Gedenkstätte Buchenwald: „Es gibt Leute, die auf den Wiesen des Mahnmals grillen“


Der Leiter der Gedenkstätte Buchenwald versucht, Wintersportler durch öffentliche Appelle von dem Mahnmal fernzuhalten. Ein Gespräch über mangelnde Sensibilität, schlechten Geschichtsunterricht und „Jana aus Kassel“.

Antonie Rietzschel | Süddeutsche Zeitung

Der Eingang der Gedenkstätte Buchenwald. Zwischen 1937 und 1945 ermordeten die Nazis hinter diesen Mauern mehrere Zehntausend Menschen.(Foto: AFP)

Bis vor wenigen Tagen war die Gedenkstätte Buchenwald auf dem Ettersberg ein beliebtes Ausflugsziel für Wintersportler. Erwachsene und Kinder rodelten mit Schlitten direkt am Mahnmal, das an die Opfer des Holocausts erinnern soll. Die Spuren führten bis zum Rand der Massengräber. Jens-Christian Wagner, Leiter der Gedenkstätte, versuchte mit öffentlichen Appellen, weitere Ausflügler abzuhalten.

SZ: Leichter Schneefall, Minusgrade – das Wetter am Wochenende war ideal für Wintersport. Wurden am Mahnmal der Gedenkstätte Buchenwald wieder Rodler gesichtet?
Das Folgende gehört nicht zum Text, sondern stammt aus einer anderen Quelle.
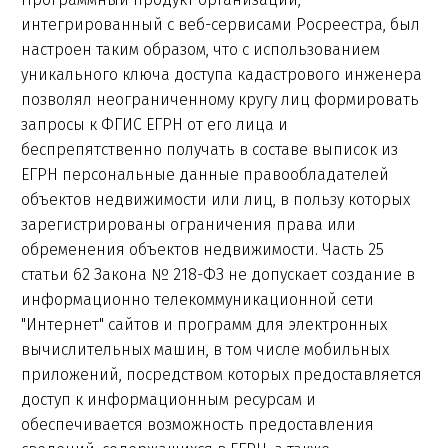
интегрированный с веб-сервисами Росреестра, был
настроен таким образом, что с использованием
уникального ключа доступа кадастрового инженера
позволял неограниченному кругу лиц формировать
запросы к ФГИС ЕГРН от его лица и
беспрепятственно получать в составе выписок из
ЕГРН персональные данные правообладателей
объектов недвижимости или лиц, в пользу которых
зарегистрированы ограничения права или
обременения объектов недвижимости. Часть 25
статьи 62 Закона № 218-ФЗ не допускает создание в
информационно телекоммуникационной сети
"Интернет" сайтов и программ для электронных
вычислительных машин, в том числе мобильных
приложений, посредством которых предоставляется
доступ к информационным ресурсам и
обеспечивается возможность предоставления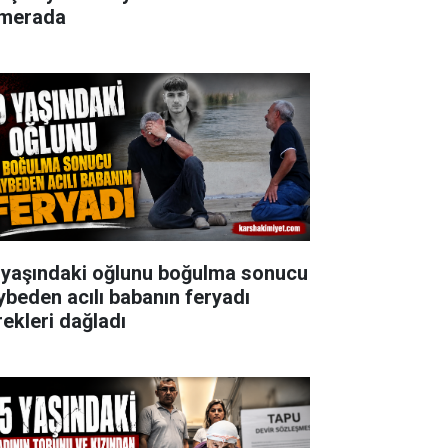
merada
 yaşındaki oğlunu boğulma sonucu
ybeden acılı babanın feryadı
rekleri dağladı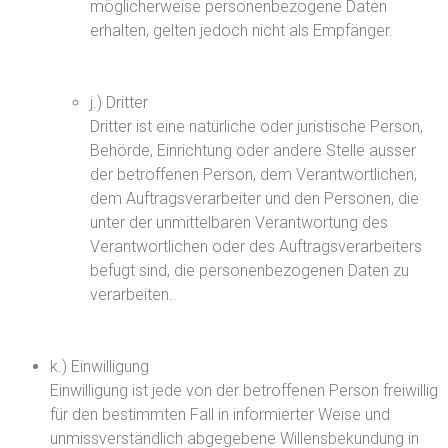
möglicherweise personenbezogene Daten
erhalten, gelten jedoch nicht als Empfänger.
j.) Dritter
Dritter ist eine natürliche oder juristische Person,
Behörde, Einrichtung oder andere Stelle ausser
der betroffenen Person, dem Verantwortlichen,
dem Auftragsverarbeiter und den Personen, die
unter der unmittelbaren Verantwortung des
Verantwortlichen oder des Auftragsverarbeiters
befugt sind, die personenbezogenen Daten zu
verarbeiten.
k.) Einwilligung
Einwilligung ist jede von der betroffenen Person freiwillig
für den bestimmten Fall in informierter Weise und
unmissverständlich abgegebene Willensbekundung in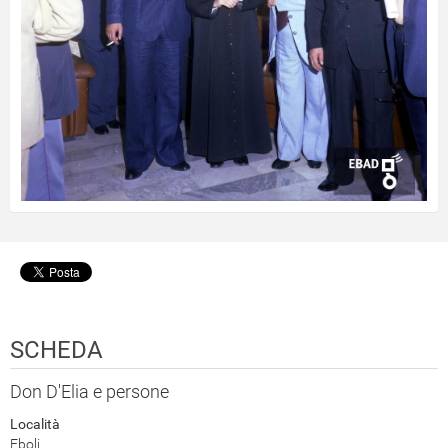
SCHEDA
Don D'Elia e persone
Località
Eboli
Jens-Christian Wagner: Der Parkplatz der Gedenkstätte war längst nicht so voll wie in der Woche davor. Unsere Ankündigung, die Security zu verstärken und im Zweifel Anzeige zu erstatten, hat also Wirkung gezeigt. Die Polizei war mit sieben Mannschaftswagen vor Ort – dennoch hat das längst nicht alle abgeschreckt. Auch am zweiten Hang, wo sich der Steinbruch des Konzentrationslagers befindet, fuhren die Leute wieder Schlitten.

Vielleicht wussten sie nicht, wo sie da herumrutschten?

Tatsächlich ist der Steinbruch nur schwer erkennbar, wenn Schnee darauf liegt. Eine Hinweistafel gibt jedoch Auskunft. Wir haben beschlossen, die Beschilderung insgesamt, auch am Mahnmal mit den Ring-Gräbern, auszubauen. Bisher haben wir darauf verzichtet. Wir dachten, es sei selbsterklärend, was für ein besonderer Ort das ist. Da liegen 3000 Tote. Aber den Menschen ist das nicht immer klar, wie die Erfahrung zeigt.